Nationalsozialisten (and varients) is German. From this, it has already been explained how we get Nazi. There is no connection between the two, but you WANT to think so. Go ahead, but I won’t post anything more from you on this.
Carolyn
July 9, 2013 at 7:14 pm
Now you’re worried about the medals. I did not even bring up the word ‘Nazi’ on the Palestina trip medal [added 7-10: It was brought into the discussion here by the justice4germans article you linked to], and I’m not saying it proves anything. But it does show that they were not averse to using the word when it fit. And Goebbel’s WAS aware of these stories in Der Angriff. He kept up with ALL publications; he had to, he was responsible for them.
“if these medals are the source of wisdom now?” … source of wisdom?? You once again bring in something new to confuse the issue. This medal comparison sheds no light. In fact, it does the same as bringing up that Ashkenaz was the grandson of Noah – adds nothing.
James Bodge
July 9, 2013 at 11:07 pm
Hey Carolyn,
Great show! I agree totally with your analysis. I guess it’s because I have been studying this for a while. I used to believe that nazi’s were zionists and mostly jewish so listening to people like Daryl Bradford Smith it sounded so logical a couple of years ago. Like you said “it sounds good” well unfortunately i was fooled for a while by disinfo agents like him. Maybe agent is a little guessy but supposedly someone that is so “jew wise” and who should have a brain would know that it is nonsense because i have only studied this for four years and he has for at least the last eight.

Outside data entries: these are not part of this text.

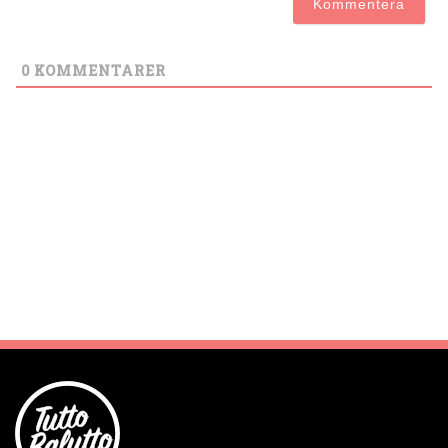
0
KOMMENTARER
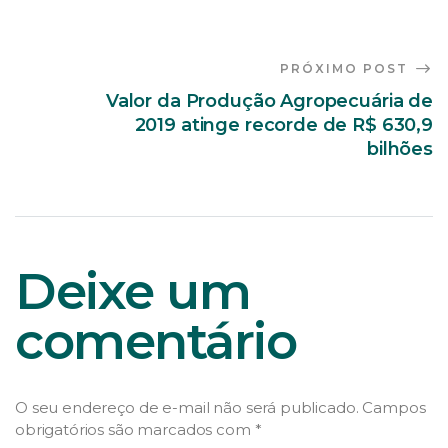
PRÓXIMO POST
Valor da Produção Agropecuária de
2019 atinge recorde de R$ 630,9
bilhões
Deixe um
comentário
O seu endereço de e-mail não será publicado.
Campos
obrigatórios são marcados com
*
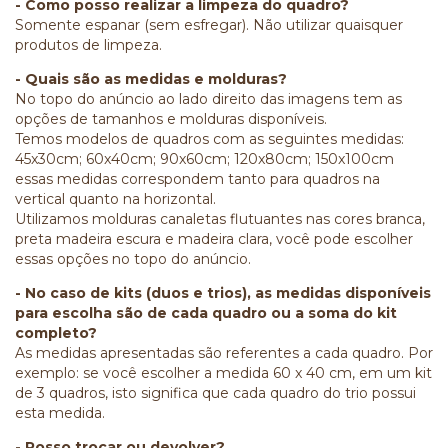
- Como posso realizar a limpeza do quadro?
Somente espanar (sem esfregar). Não utilizar quaisquer
produtos de limpeza.
- Quais são as medidas e molduras?
No topo do anúncio ao lado direito das imagens tem as
opções de tamanhos e molduras disponíveis.
Temos modelos de quadros com as seguintes medidas:
45x30cm; 60x40cm; 90x60cm; 120x80cm; 150x100cm
essas medidas correspondem tanto para quadros na
vertical quanto na horizontal.
Utilizamos molduras canaletas flutuantes nas cores branca,
preta madeira escura e madeira clara, você pode escolher
essas opções no topo do anúncio.
- No caso de kits (duos e trios), as medidas disponíveis
para escolha são de cada quadro ou a soma do kit
completo?
As medidas apresentadas são referentes a cada quadro. Por
exemplo: se você escolher a medida 60 x 40 cm, em um kit
de 3 quadros, isto significa que cada quadro do trio possui
esta medida.
- Posso trocar ou devolver?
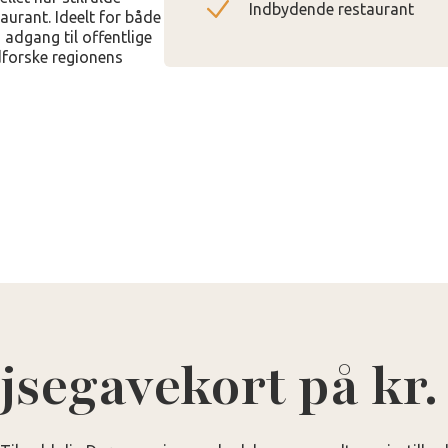
Indbydende restaurant
aurant. Ideelt for både
 adgang til offentlige
dforske regionens
jsegavekort på kr.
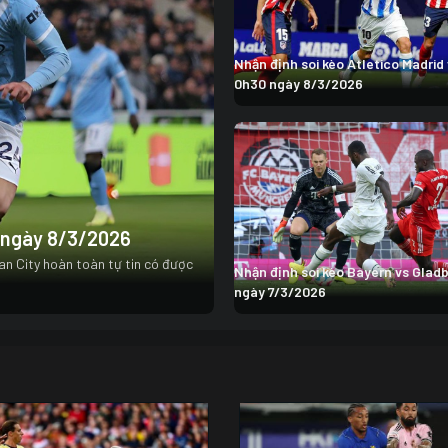
Nhận định soi kèo Atletico Madrid
0h30 ngày 8/3/2026
0 ngày 8/3/2026
an City hoàn toàn tự tin có được
Nhận định soi kèo Bayern vs Glad
ngày 7/3/2026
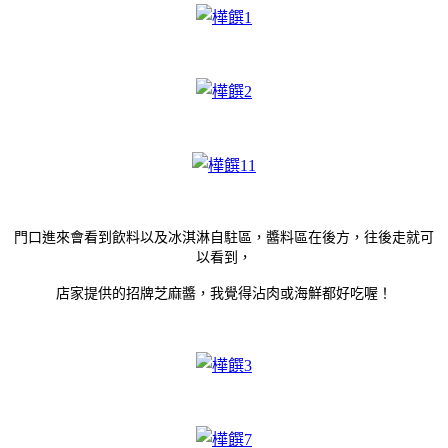
門口進來會看到飲料以及冰淇淋自駐區，醬料區在後方，往後走就可
以看到，
店家提供的招牌芝麻醬，我覺得沾肉或海鮮都好吃喔！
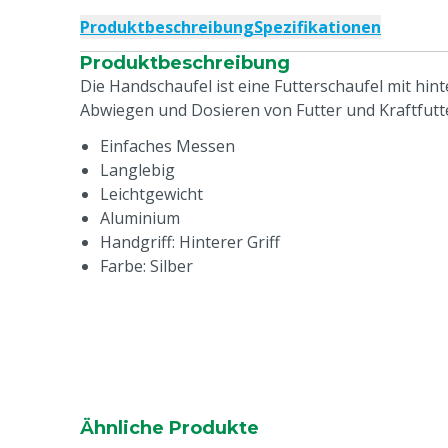
Produktbeschreibung
Spezifikationen
Produktbeschreibung
Die Handschaufel ist eine Futterschaufel mit hin
Abwiegen und Dosieren von Futter und Kraftfutt
Einfaches Messen
Langlebig
Leichtgewicht
Aluminium
Handgriff: Hinterer Griff
Farbe: Silber
Ähnliche Produkte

Speaking of this, I know it is kind of off topic but it is a huge problem that needs to be solved or i don’t think we will go anywhere. I have a huge beef with some of the letters i hear from certain shows like for example, last week, someone wrote into a pro white radio channel stating, and i quote, “and acting like a neo-nazi nut job”, now i know that there are some out there, if you are a white person and you are calling everyone that supports the nazi’s, in my opinion one of the greatest if not the best white civilizations ever created, it is so asinine and ridiculous. Maybe its because they are new, but i think the biggest problem for people is that they listen to all of these disinfo agents. The reason i say disinfo is because i can’t believe that someone that has done a show for as long as DBS or TPC, they have to know. They have to!!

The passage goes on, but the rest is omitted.